A few days ago, we visited ancient Ostia, a port city of Rome at the mouth of the Tiber River. This site is extremely similar to Pompeii, as described by T. Ted, but it tends not to attract as many tourists as Pompeii does. We were given a few hours of free time to roam and explore in this ancient city, and we found some abandoned underground tunnels that led to different locations of the site. We congregated in the theater of Ostia to watch a scene selected from an ancient play written by Plautus. Performed by two of our students, Tom and Drew, their act attracted some groups of tourists who happened to be there and gained applause for their energetic performance!
Moreover, it deeply resonated with me when I saw the tomb of Percy Bysshe Shelly at Protestant Cemetery. Coincidentally, we read a poem from Shelly, of which I wrote an explication in my British Literature class with T. Ellen in my junior year. While visiting the tombs of British poets, I was surprised that I already had sufficient knowledge in the field of British history and poetry. Traced back to the moment when I decided to take British Literature during my junior year, I took it out of curiosity and never expected I would ever use this knowledge, for my interest lies more in math and science. This visit, however, reminded me of the importance of obtaining a wide range of knowledge rather than always specializing in one field. Some information that seems to be trivial might unexpectedly be useful, giving me a much more matured perspective to approach various things in the future.
We met with T. Eric Mayer, our previous principle but a current teacher at St.

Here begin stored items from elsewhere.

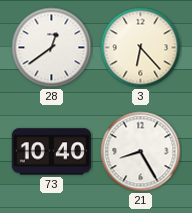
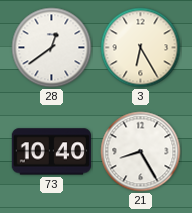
3: 6:23 -> 6:25
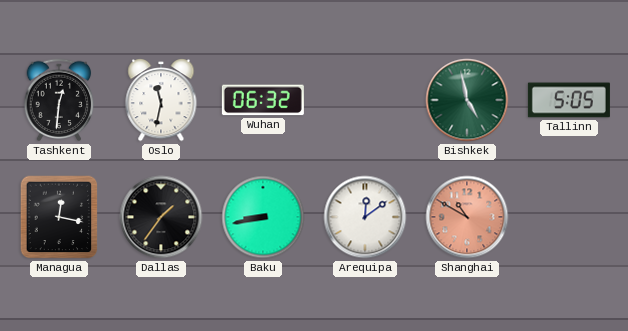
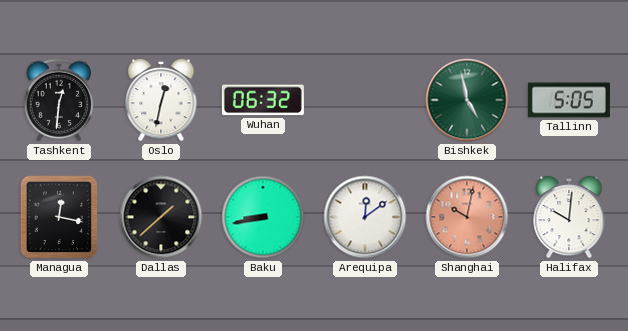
Oslo: 11:32 -> 12:32
Dallas: 1:36 -> 1:38
Shanghai: 10:50 -> 10:02
Halifax: none -> 10:01
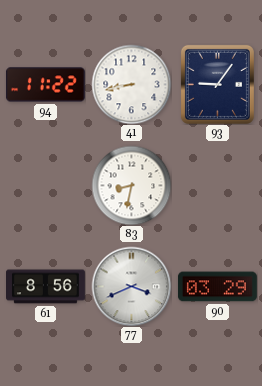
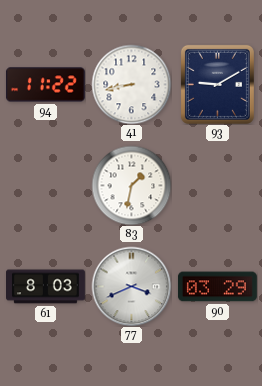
93: 9:06 -> 9:10
83: 8:32 -> 1:32
61: 8:56 -> 8:03
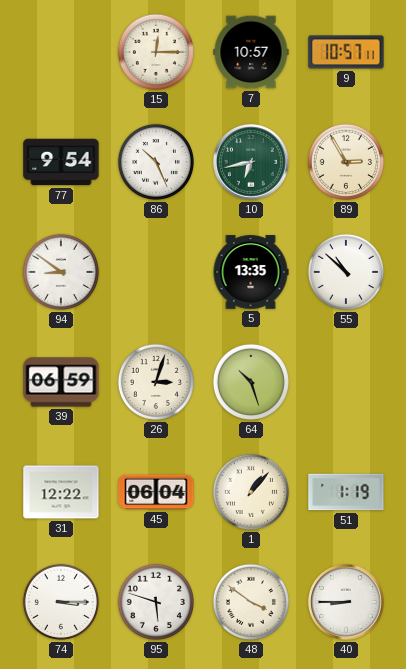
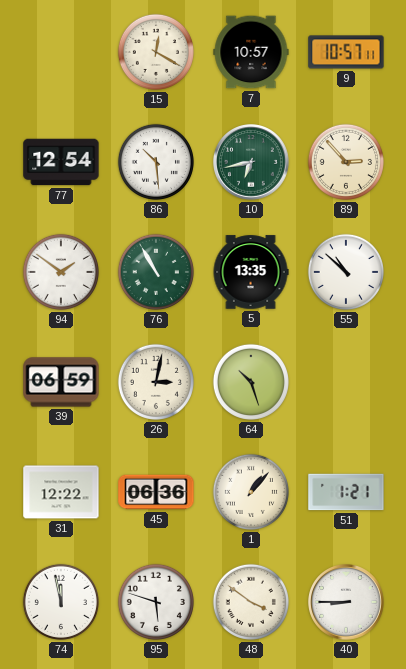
15: 12:15 -> 12:20
77: 9:54 -> 12:54
86: 10:26 -> 10:29
89: 2:55 -> 2:53
94: 8:51 -> 1:51
76: none -> 10:55
26: 3:03 -> 3:02
45: 06:04 -> 06:36
51: 1:19 -> 1:21
74: 3:15 -> 11:58
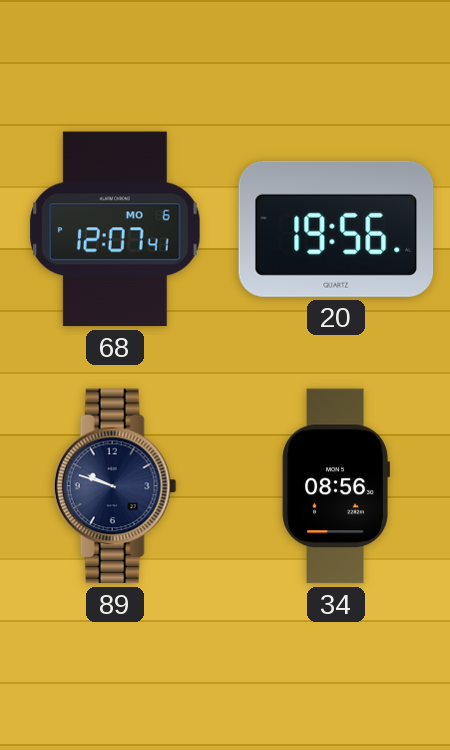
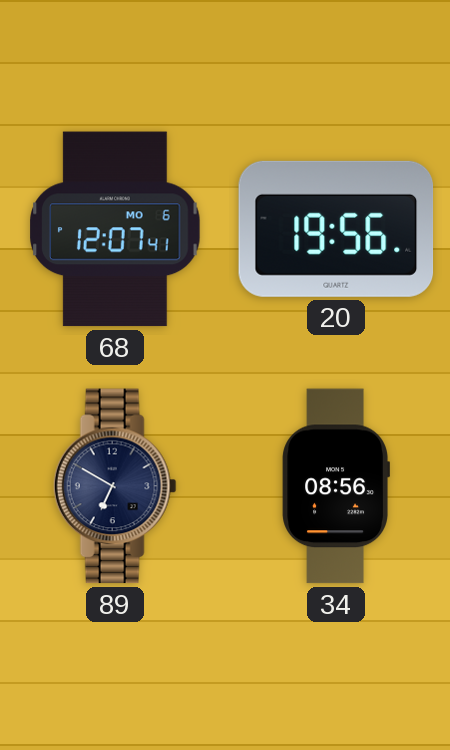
89: 9:48 -> 6:50
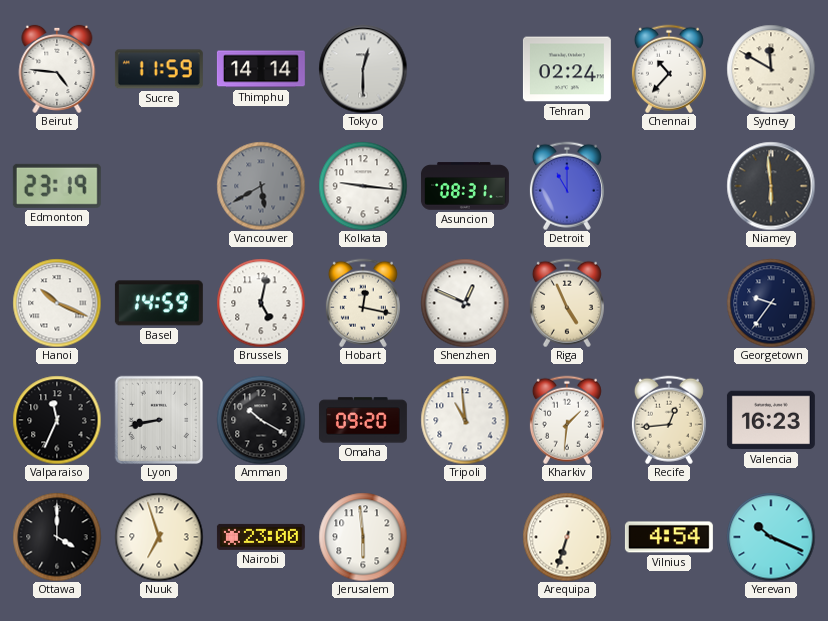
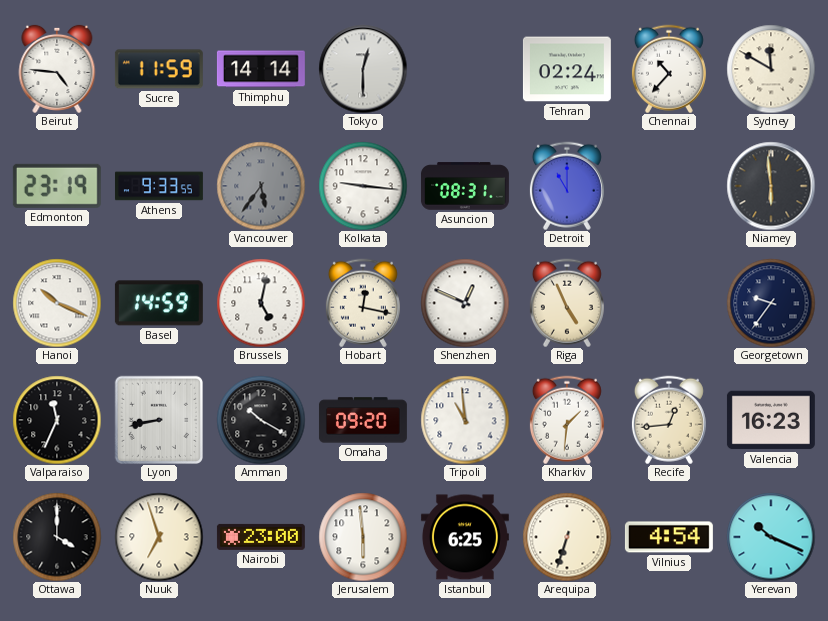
Athens: none -> 9:33
Vancouver: 5:40 -> 5:36
Istanbul: none -> 6:25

Stephen’s school. St. Stephen’s is an international school that is located in the heart of Rome. As we arrived at the library of this school, we were invited for coffee and conversation with the students there. It was surprised for me to know that T. Megan Rose was also a teacher at this school, and during our visit, she met with a student whom she taught a few years ago. It is always exciting to see familiar faces (Westtown faces!), especially when we are visiting such a distant place from Westtown.
I am looking forward to spending the last two days with this group!